You can barely give them away, but supermarkets are coming close by selling them for $1 each or less.
Forget the $22 breakfast (yes they will still cost you a motza at the cafe), you could get yourself a loaf of bread, a kilo of avos, smash them yourself against your kitchen wall and have breakfast for $1 per day (two slices of toast and half an avo).
But would this really get you a house? Of course not.
If you were in the habit of eating $22 avocado breakfasts at cafes three days a week as Mr Salt suggested and replaced that with $1 avo on toast at home, that would mean you saved $63 a week. You’d be better off by $3276 a year.
A 20 per cent deposit on a median priced Sydney house of $1.35 million is $270,000.
Your new-found breakfast savings plan could get you that deposit in just 82 years! Of course, if house prices followed their loose guide of doubling in value every 10 years, the Sydney median house by then (the year 2105) will be about $345 million. So you’ll still need to come up with an extra $68.73 million.
THE GREAT AUSTRALIAN SCREAM
The outlook is bleak for the great Australian dream.
The recent PropTrack Housing Affordability Index revealed it has never been less affordable to buy a home in Australia. Nor has it ever been less affordable to rent one. And things are getting worse with rates and rents both still rising. And it appears many younger Aussies have tapped out and are instead choosing to enjoy their life where able to.
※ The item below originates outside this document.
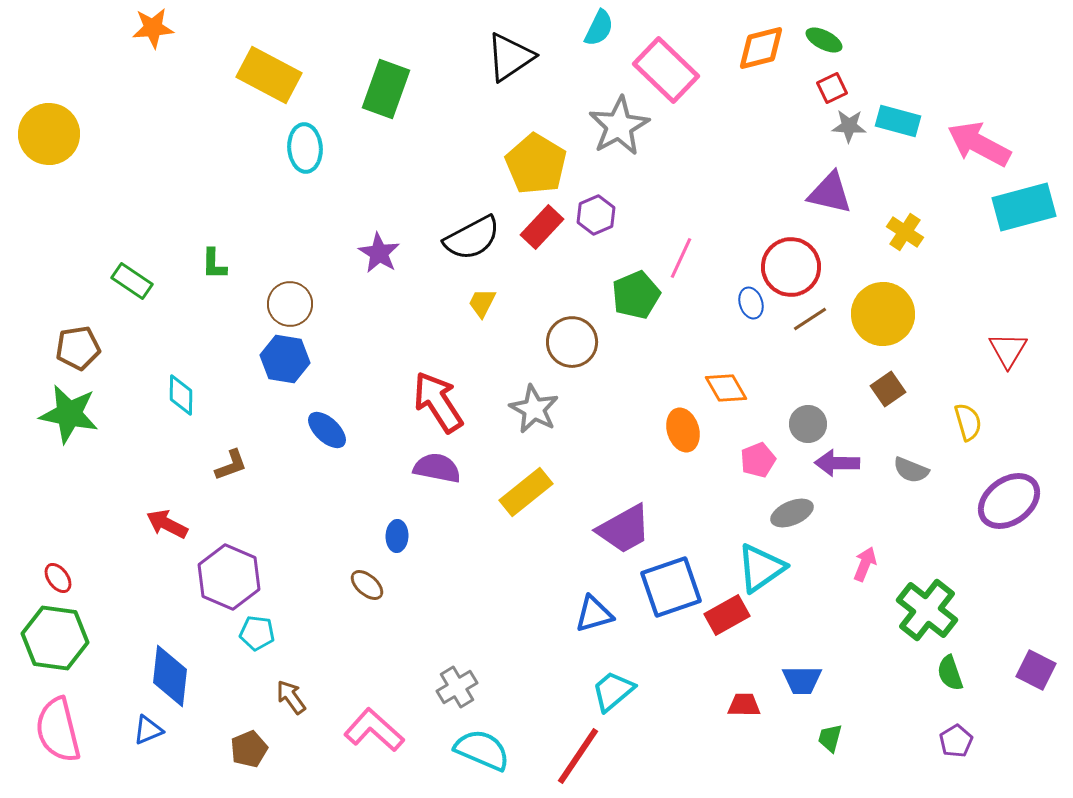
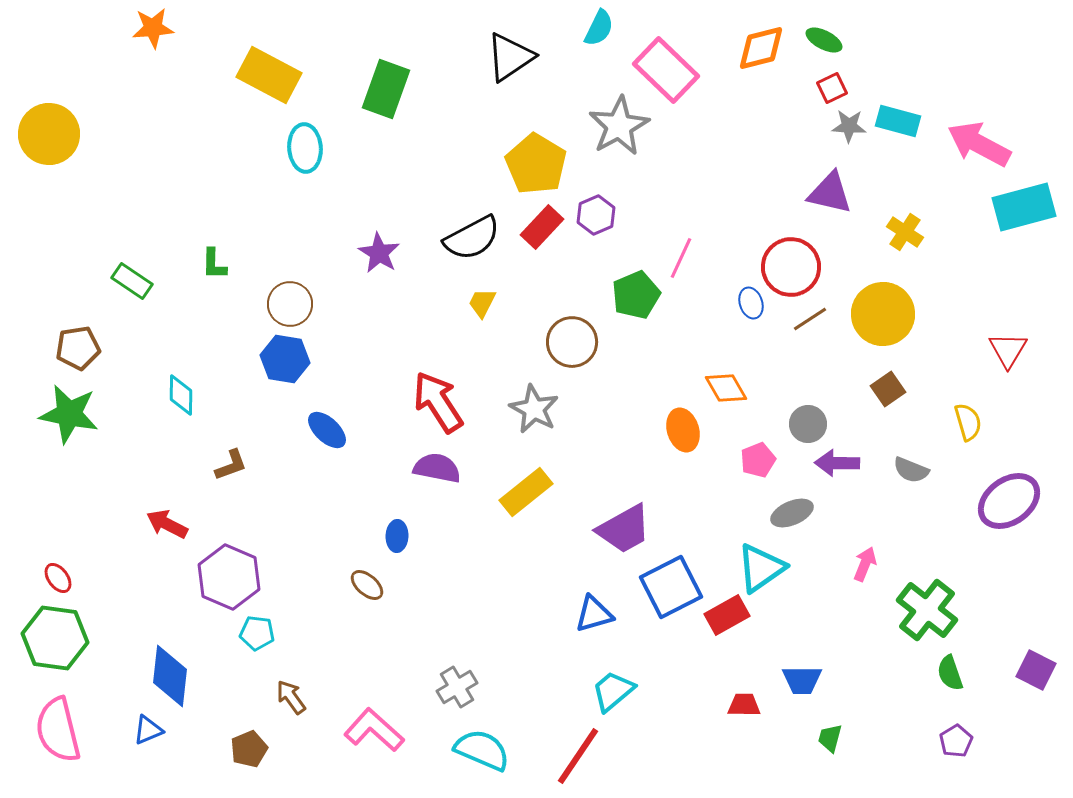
blue square at (671, 587): rotated 8 degrees counterclockwise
But they don’t need to give up on their entire future because they can’t buy a house. There are simple changes that can be made which will make a big difference to future wealth and the ability to continue a decent lifestyle later in life.
The Finder Consumer Sentiment Tracker, a recent survey of 5186 Australians, found the average Aussie was spending $189 a week shopping online. The biggest spenders were the youngest, with Gen Z spending $253 a week and Gen Y spending $245. Gen Z were also spending $60 a week on food delivery or takeaway and Gen Y $55.
This sort of discretionary spending can actually make a difference.
Saving $300 a week would translate to $15,600 a year. Add the $3276, plus sacrifice the odd coffee (now at about $6 a pop) and suddenly you’re $20,000 better off a year.
This money can be invested into high interest savings accounts, shares, or you could look at an investment property with a positive rental return.
I bought a two-bedroom unit in Perth for $210,000 earlier this year. It rents for $450 a week so pays for itself. This required an upfront sum of $50,000. That’s still a lot of money, but it’s in reach for anyone who can spend $300 a week on online shopping and food delivery services such as Uber Eats.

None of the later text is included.